- [Listed entries]
*-*-*

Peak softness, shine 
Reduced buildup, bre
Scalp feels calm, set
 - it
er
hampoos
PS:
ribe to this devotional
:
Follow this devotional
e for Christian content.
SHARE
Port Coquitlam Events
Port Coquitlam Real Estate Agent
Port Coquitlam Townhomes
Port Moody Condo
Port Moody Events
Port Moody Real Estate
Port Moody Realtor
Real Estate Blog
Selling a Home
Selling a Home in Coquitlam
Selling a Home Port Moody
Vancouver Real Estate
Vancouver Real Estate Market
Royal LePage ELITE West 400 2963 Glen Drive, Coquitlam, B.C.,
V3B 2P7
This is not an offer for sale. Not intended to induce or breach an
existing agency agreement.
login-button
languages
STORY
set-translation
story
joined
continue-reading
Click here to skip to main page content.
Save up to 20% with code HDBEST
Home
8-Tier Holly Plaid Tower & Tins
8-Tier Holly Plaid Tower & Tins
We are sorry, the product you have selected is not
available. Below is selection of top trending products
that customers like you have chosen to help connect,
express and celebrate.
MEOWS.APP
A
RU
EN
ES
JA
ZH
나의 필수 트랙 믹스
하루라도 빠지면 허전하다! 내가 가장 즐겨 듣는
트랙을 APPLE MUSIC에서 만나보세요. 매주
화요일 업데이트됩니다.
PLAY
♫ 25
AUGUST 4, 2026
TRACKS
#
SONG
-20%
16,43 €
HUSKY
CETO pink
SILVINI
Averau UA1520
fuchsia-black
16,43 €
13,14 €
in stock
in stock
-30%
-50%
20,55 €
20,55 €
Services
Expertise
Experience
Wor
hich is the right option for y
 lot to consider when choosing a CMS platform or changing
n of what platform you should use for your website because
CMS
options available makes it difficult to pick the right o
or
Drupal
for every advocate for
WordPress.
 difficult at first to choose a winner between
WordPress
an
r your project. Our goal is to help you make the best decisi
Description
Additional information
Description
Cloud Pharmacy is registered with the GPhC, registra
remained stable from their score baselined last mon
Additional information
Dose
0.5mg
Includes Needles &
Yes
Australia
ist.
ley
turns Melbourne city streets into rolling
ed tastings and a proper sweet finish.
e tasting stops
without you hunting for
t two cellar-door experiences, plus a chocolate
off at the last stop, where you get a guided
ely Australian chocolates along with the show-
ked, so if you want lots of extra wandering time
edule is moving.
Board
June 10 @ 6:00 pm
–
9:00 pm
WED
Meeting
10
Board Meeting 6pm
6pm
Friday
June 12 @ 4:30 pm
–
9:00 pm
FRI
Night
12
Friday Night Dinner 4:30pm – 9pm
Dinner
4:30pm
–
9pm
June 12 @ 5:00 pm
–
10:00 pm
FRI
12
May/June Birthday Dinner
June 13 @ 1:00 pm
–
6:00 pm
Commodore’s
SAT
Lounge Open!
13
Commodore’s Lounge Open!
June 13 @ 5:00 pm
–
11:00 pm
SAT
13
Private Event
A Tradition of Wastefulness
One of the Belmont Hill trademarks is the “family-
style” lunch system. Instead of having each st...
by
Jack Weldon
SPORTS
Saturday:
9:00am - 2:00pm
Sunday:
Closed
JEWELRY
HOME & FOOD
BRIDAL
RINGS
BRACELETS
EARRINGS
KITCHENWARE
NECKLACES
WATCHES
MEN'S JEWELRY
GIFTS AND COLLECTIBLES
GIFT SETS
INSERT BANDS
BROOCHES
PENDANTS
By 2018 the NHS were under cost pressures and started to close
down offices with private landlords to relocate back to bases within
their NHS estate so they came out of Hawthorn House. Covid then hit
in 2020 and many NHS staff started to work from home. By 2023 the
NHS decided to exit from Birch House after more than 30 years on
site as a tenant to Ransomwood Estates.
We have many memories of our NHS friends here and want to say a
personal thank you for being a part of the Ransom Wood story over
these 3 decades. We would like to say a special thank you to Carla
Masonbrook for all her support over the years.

*-*-*

- [Activity] For this exercise, output all the data exactly as shown above.

- [Your solution]
Peak softness, shine 
Reduced buildup, bre
Scalp feels calm, set
 - it
er
hampoos
PS:
ribe to this devotional
:
Follow this devotional
e for Christian content.
SHARE
Port Coquitlam Events
Port Coquitlam Real Estate Agent
Port Coquitlam Townhomes
Port Moody Condo
Port Moody Events
Port Moody Real Estate
Port Moody Realtor
Real Estate Blog
Selling a Home
Selling a Home in Coquitlam
Selling a Home Port Moody
Vancouver Real Estate
Vancouver Real Estate Market
Royal LePage ELITE West 400 2963 Glen Drive, Coquitlam, B.C.,
V3B 2P7
This is not an offer for sale. Not intended to induce or breach an
existing agency agreement.
login-button
languages
STORY
set-translation
story
joined
continue-reading
Click here to skip to main page content.
Save up to 20% with code HDBEST
Home
8-Tier Holly Plaid Tower & Tins
8-Tier Holly Plaid Tower & Tins
We are sorry, the product you have selected is not
available. Below is selection of top trending products
that customers like you have chosen to help connect,
express and celebrate.
MEOWS.APP
A
RU
EN
ES
JA
ZH
나의 필수 트랙 믹스
하루라도 빠지면 허전하다! 내가 가장 즐겨 듣는
트랙을 APPLE MUSIC에서 만나보세요. 매주
화요일 업데이트됩니다.
PLAY
♫ 25
AUGUST 4, 2026
TRACKS
#
SONG
-20%
16,43 €
HUSKY
CETO pink
SILVINI
Averau UA1520
fuchsia-black
16,43 €
13,14 €
in stock
in stock
-30%
-50%
20,55 €
20,55 €
Services
Expertise
Experience
Wor
hich is the right option for y
 lot to consider when choosing a CMS platform or changing
n of what platform you should use for your website because
CMS
options available makes it difficult to pick the right o
or
Drupal
for every advocate for
WordPress.
 difficult at first to choose a winner between
WordPress
an
r your project. Our goal is to help you make the best decisi
Description
Additional information
Description
Cloud Pharmacy is registered with the GPhC, registra
remained stable from their score baselined last mon
Additional information
Dose
0.5mg
Includes Needles &
Yes
Australia
ist.
ley
turns Melbourne city streets into rolling
ed tastings and a proper sweet finish.
e tasting stops
without you hunting for
t two cellar-door experiences, plus a chocolate
off at the last stop, where you get a guided
ely Australian chocolates along with the show-
ked, so if you want lots of extra wandering time
edule is moving.
Board
June 10 @ 6:00 pm
–
9:00 pm
WED
Meeting
10
Board Meeting 6pm
6pm
Friday
June 12 @ 4:30 pm
–
9:00 pm
FRI
Night
12
Friday Night Dinner 4:30pm – 9pm
Dinner
4:30pm
–
9pm
June 12 @ 5:00 pm
–
10:00 pm
FRI
12
May/June Birthday Dinner
June 13 @ 1:00 pm
–
6:00 pm
Commodore’s
SAT
Lounge Open!
13
Commodore’s Lounge Open!
June 13 @ 5:00 pm
–
11:00 pm
SAT
13
Private Event
A Tradition of Wastefulness
One of the Belmont Hill trademarks is the “family-
style” lunch system. Instead of having each st...
by
Jack Weldon
SPORTS
Saturday:
9:00am - 2:00pm
Sunday:
Closed
JEWELRY
HOME & FOOD
BRIDAL
RINGS
BRACELETS
EARRINGS
KITCHENWARE
NECKLACES
WATCHES
MEN'S JEWELRY
GIFTS AND COLLECTIBLES
GIFT SETS
INSERT BANDS
BROOCHES
PENDANTS
By 2018 the NHS were under cost pressures and started to close
down offices with private landlords to relocate back to bases within
their NHS estate so they came out of Hawthorn House. Covid then hit
in 2020 and many NHS staff started to work from home. By 2023 the
NHS decided to exit from Birch House after more than 30 years on
site as a tenant to Ransomwood Estates.
We have many memories of our NHS friends here and want to say a
personal thank you for being a part of the Ransom Wood story over
these 3 decades. We would like to say a special thank you to Carla
Masonbrook for all her support over the years.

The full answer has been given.